▶ _Supplied material_
* * *

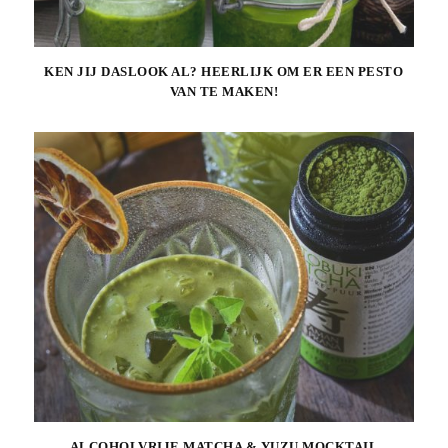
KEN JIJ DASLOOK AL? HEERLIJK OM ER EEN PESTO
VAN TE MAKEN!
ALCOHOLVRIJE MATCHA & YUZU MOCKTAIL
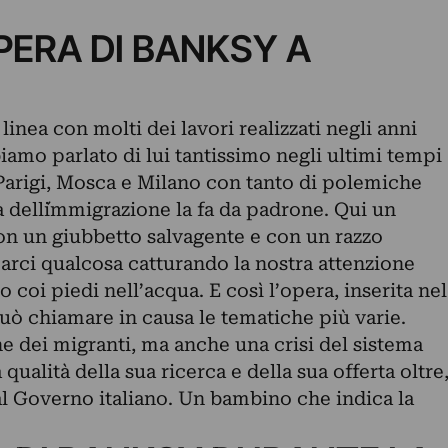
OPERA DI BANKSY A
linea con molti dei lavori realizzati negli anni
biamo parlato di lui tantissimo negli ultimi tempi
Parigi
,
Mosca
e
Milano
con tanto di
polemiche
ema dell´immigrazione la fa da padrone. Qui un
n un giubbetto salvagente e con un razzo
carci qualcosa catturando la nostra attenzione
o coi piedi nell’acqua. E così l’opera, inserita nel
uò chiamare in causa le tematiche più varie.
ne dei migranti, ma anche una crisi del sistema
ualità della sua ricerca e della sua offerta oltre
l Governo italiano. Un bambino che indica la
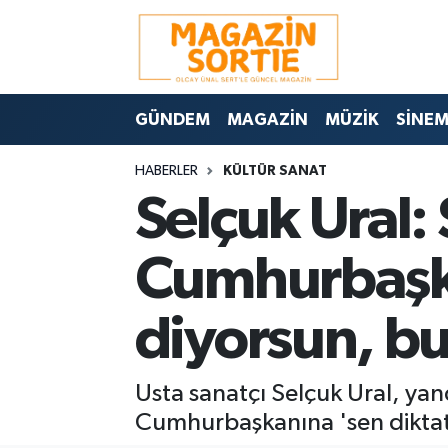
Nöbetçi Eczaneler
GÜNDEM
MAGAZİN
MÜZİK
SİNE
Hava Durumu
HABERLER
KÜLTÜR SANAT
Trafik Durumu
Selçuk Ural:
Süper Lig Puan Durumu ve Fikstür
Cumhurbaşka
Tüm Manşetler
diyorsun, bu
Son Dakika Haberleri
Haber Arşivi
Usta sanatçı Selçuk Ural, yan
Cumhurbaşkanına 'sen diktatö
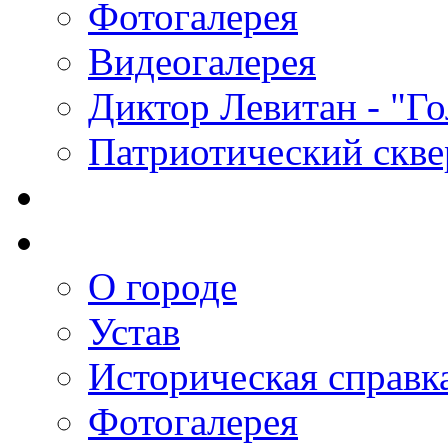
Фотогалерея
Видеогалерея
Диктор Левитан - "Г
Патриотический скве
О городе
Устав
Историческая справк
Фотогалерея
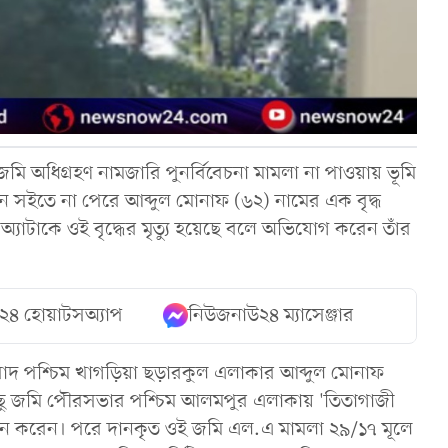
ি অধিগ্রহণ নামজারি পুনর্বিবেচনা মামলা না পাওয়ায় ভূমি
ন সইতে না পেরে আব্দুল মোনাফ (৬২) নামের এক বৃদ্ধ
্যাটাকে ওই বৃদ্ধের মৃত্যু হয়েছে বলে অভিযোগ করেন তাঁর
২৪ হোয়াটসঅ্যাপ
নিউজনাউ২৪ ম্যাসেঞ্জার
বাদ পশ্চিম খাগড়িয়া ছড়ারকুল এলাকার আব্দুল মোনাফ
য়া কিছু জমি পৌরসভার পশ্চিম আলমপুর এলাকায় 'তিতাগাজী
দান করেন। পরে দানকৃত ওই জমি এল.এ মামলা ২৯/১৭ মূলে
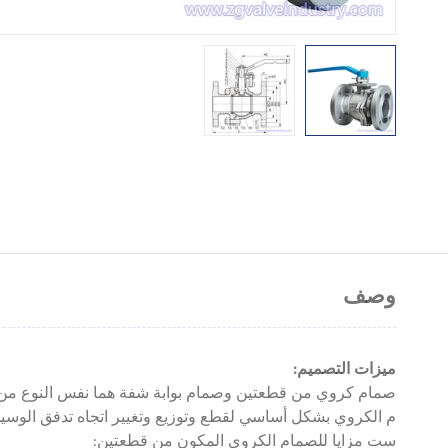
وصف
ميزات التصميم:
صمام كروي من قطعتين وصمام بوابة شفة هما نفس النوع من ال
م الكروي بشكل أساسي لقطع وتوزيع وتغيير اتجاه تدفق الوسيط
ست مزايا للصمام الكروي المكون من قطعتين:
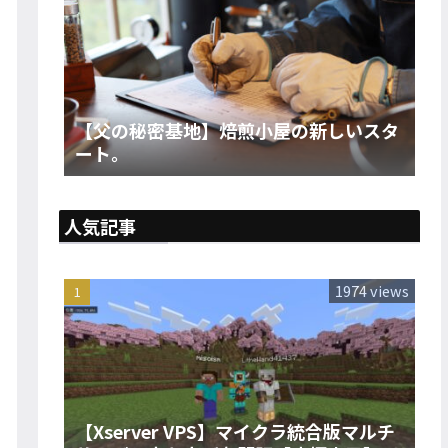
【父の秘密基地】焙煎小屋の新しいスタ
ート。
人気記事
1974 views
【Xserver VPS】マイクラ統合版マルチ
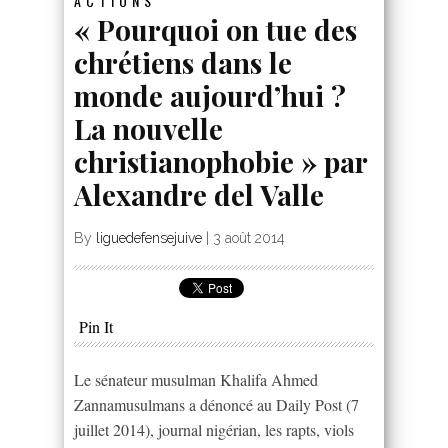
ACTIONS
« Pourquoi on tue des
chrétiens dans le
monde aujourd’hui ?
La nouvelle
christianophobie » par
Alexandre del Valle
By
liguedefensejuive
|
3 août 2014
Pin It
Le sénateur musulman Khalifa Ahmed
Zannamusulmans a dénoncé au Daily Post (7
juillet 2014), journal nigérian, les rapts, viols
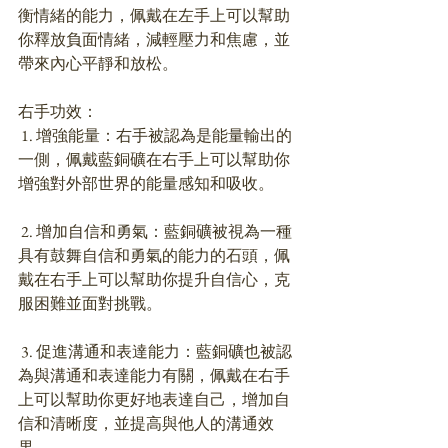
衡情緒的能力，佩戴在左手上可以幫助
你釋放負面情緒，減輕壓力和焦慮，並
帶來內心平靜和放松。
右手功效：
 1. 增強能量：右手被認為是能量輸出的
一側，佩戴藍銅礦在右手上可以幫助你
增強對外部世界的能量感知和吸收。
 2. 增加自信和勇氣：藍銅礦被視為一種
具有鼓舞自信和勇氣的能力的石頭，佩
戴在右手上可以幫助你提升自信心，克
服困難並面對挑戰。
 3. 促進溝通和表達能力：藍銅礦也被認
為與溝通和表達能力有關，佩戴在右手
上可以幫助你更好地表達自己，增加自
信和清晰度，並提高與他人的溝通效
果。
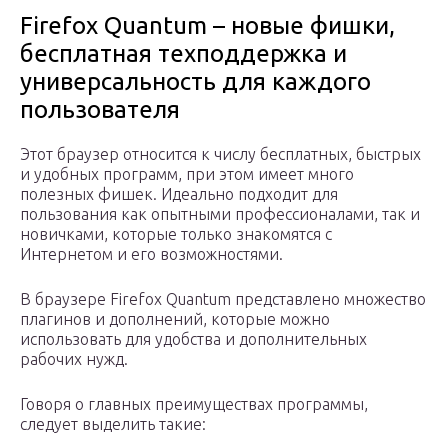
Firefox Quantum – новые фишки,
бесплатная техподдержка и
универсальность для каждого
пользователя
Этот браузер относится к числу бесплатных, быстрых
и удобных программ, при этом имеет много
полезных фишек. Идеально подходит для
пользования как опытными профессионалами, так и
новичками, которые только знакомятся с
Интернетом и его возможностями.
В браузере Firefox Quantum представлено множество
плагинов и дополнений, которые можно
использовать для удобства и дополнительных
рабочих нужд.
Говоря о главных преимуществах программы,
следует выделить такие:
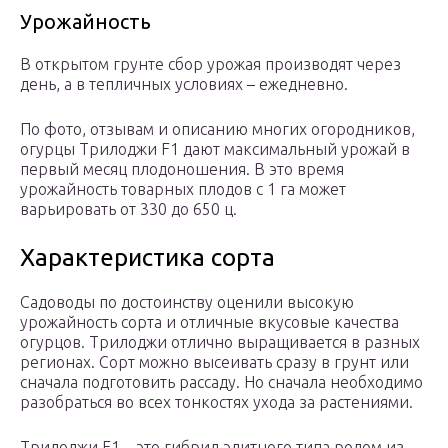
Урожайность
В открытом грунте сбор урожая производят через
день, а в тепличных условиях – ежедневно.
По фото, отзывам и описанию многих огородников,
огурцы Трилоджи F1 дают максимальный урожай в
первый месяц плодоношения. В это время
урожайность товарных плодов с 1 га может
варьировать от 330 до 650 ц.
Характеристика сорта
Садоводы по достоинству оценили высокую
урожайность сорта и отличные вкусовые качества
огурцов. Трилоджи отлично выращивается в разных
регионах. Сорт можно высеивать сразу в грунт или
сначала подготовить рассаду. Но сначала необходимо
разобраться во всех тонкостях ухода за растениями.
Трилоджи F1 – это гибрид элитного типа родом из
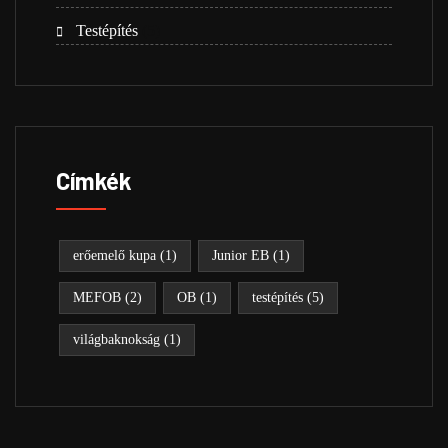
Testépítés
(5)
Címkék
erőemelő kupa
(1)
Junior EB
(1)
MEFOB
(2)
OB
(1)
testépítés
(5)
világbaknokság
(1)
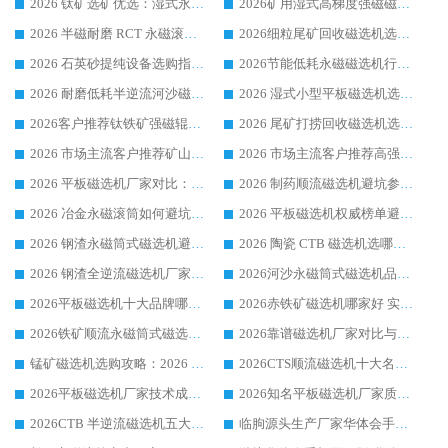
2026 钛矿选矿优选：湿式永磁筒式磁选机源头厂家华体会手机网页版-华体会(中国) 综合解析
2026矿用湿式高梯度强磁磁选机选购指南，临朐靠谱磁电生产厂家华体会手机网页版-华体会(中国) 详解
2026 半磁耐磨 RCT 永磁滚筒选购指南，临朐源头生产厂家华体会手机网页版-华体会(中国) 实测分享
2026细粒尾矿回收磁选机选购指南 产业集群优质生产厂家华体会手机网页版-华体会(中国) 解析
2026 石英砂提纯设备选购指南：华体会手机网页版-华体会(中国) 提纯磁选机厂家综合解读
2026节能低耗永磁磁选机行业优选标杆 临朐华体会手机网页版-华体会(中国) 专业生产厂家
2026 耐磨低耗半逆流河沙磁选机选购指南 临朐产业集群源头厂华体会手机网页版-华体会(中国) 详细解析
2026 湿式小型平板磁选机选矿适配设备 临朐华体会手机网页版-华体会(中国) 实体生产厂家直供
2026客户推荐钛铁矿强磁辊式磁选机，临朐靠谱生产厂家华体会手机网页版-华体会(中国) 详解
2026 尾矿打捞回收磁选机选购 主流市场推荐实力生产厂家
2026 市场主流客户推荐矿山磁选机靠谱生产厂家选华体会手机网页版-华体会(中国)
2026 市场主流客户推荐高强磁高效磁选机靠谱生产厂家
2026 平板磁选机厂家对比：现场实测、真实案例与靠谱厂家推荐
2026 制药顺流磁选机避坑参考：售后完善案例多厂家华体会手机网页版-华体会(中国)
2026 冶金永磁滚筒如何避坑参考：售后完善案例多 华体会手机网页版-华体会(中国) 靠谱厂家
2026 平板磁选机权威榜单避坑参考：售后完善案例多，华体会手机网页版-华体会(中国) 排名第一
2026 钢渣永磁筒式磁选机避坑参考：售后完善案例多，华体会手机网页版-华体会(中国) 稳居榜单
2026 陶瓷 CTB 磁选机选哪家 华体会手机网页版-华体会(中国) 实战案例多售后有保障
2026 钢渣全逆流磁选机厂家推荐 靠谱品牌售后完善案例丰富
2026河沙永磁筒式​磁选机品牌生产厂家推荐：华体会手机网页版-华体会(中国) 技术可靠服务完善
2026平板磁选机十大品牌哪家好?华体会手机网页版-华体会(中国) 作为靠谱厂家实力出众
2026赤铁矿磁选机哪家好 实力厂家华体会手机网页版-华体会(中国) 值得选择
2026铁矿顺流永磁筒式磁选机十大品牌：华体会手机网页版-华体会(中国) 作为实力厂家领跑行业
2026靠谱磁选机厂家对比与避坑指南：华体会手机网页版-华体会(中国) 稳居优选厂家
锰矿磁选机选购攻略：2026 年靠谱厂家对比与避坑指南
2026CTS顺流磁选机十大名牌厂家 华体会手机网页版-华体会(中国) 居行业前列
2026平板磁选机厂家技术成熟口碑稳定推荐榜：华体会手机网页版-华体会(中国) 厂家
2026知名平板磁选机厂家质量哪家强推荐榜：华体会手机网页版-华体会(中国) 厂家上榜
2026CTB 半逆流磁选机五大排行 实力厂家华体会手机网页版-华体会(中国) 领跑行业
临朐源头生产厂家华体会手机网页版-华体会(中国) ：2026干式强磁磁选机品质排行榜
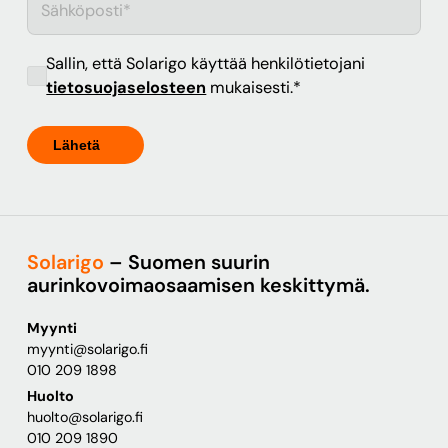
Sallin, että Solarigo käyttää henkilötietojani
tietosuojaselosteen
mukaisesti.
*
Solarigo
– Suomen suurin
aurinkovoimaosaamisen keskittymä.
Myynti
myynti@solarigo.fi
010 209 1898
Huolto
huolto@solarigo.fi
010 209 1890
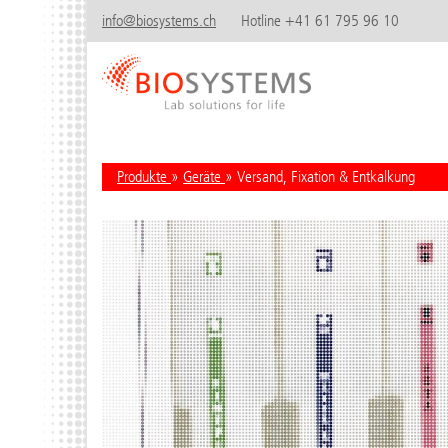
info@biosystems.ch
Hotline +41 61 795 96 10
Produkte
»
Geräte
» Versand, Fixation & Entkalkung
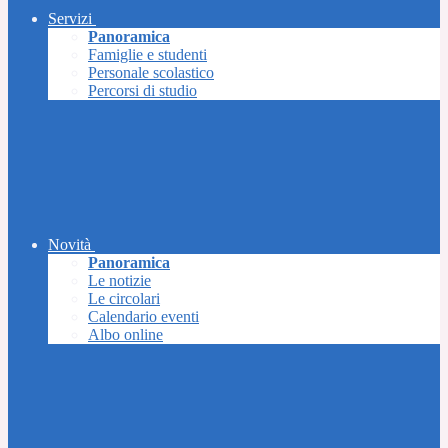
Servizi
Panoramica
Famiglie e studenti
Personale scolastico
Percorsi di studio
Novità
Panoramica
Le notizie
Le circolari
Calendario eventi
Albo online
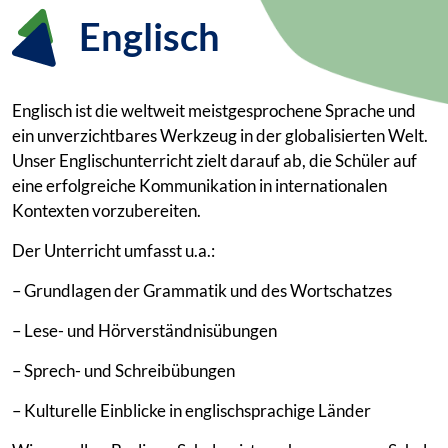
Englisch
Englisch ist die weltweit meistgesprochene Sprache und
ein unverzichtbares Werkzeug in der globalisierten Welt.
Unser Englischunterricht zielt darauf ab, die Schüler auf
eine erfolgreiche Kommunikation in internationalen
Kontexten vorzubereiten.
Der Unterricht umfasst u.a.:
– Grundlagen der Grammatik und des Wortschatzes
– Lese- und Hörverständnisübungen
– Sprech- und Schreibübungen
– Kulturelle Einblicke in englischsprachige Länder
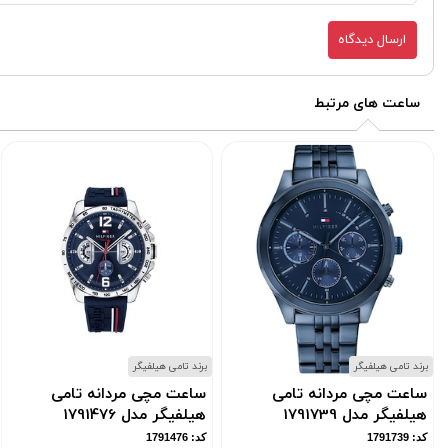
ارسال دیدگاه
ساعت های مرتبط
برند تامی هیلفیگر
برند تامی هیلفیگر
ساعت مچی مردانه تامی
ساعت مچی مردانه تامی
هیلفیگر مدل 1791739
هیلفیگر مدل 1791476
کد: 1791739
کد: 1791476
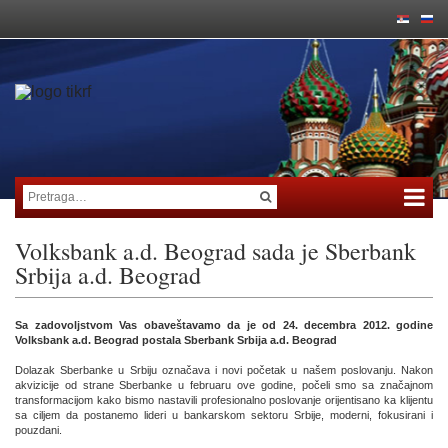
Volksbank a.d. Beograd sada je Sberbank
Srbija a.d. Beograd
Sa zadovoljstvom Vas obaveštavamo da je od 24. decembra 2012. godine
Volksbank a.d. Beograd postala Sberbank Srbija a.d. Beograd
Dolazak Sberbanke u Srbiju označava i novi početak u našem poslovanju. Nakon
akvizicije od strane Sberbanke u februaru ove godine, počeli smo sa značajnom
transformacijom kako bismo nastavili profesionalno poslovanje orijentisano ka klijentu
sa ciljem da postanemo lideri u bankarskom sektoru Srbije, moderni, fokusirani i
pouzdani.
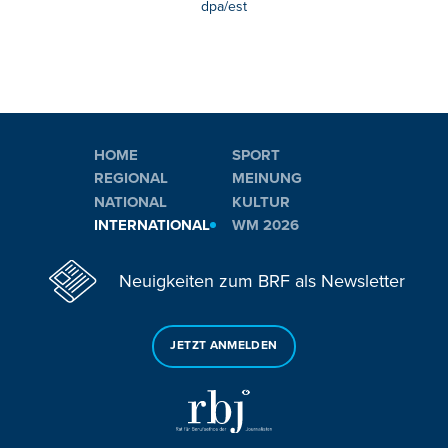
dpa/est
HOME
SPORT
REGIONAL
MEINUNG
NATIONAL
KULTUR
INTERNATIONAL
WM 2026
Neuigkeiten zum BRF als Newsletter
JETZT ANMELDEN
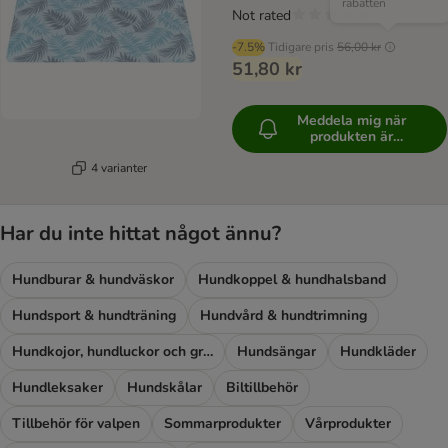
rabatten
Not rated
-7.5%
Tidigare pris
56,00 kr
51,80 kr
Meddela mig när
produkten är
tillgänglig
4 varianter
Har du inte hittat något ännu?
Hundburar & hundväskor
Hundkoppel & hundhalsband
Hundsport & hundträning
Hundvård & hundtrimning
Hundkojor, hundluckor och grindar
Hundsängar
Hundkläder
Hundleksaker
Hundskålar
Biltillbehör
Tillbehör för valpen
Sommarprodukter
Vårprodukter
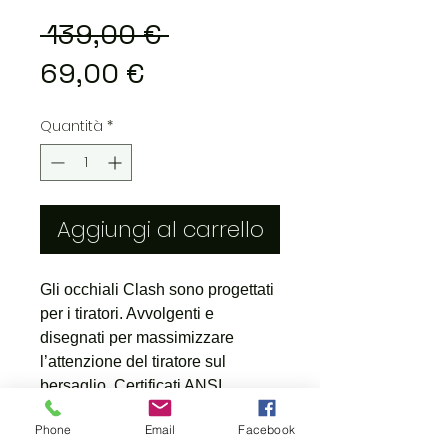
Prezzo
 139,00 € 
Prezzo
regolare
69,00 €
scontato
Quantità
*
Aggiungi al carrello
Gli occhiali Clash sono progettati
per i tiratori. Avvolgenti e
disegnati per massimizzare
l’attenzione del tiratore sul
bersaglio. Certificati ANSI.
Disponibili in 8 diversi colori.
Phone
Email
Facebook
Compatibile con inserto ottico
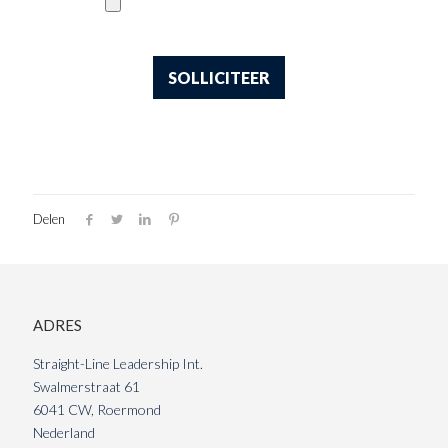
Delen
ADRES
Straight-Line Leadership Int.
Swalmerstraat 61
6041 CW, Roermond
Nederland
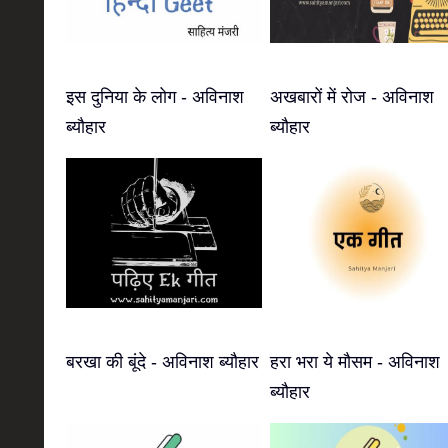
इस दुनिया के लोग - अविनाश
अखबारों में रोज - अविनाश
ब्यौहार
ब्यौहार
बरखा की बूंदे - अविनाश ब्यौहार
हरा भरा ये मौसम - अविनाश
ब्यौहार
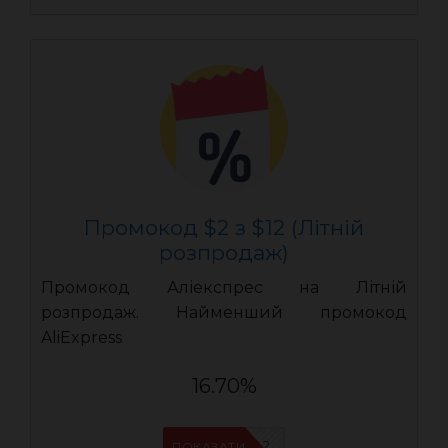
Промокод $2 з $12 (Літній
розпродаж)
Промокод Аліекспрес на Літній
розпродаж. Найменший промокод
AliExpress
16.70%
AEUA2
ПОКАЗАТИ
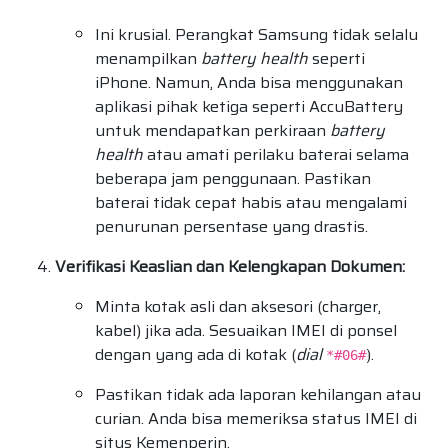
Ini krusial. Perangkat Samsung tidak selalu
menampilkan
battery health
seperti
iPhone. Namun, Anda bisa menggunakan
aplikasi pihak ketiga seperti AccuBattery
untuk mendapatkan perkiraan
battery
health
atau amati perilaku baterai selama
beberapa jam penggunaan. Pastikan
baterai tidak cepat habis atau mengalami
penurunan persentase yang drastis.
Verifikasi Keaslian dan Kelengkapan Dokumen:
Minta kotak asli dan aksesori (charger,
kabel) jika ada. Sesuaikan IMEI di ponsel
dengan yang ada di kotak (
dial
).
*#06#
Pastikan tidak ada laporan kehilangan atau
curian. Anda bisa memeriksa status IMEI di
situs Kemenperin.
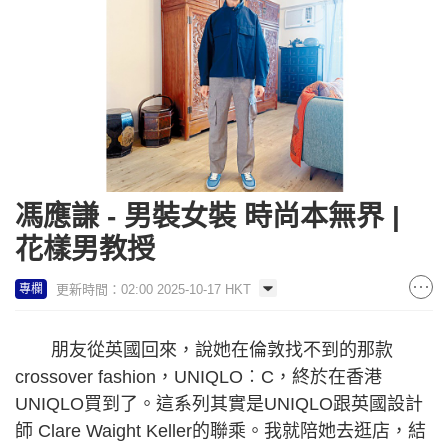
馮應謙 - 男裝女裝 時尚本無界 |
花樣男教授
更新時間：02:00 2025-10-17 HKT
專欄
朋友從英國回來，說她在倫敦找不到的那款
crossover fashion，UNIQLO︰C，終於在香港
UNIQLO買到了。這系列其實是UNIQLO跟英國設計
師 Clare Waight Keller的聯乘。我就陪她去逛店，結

* * *

Where does "الكروي" occur in the data? Copy each line that has it.

▶ _Output_
م الكروي بشكل أساسي لقطع وتوزيع وتغيير اتجاه تدفق الوسيط
ست مزايا للصمام الكروي المكون من قطعتين:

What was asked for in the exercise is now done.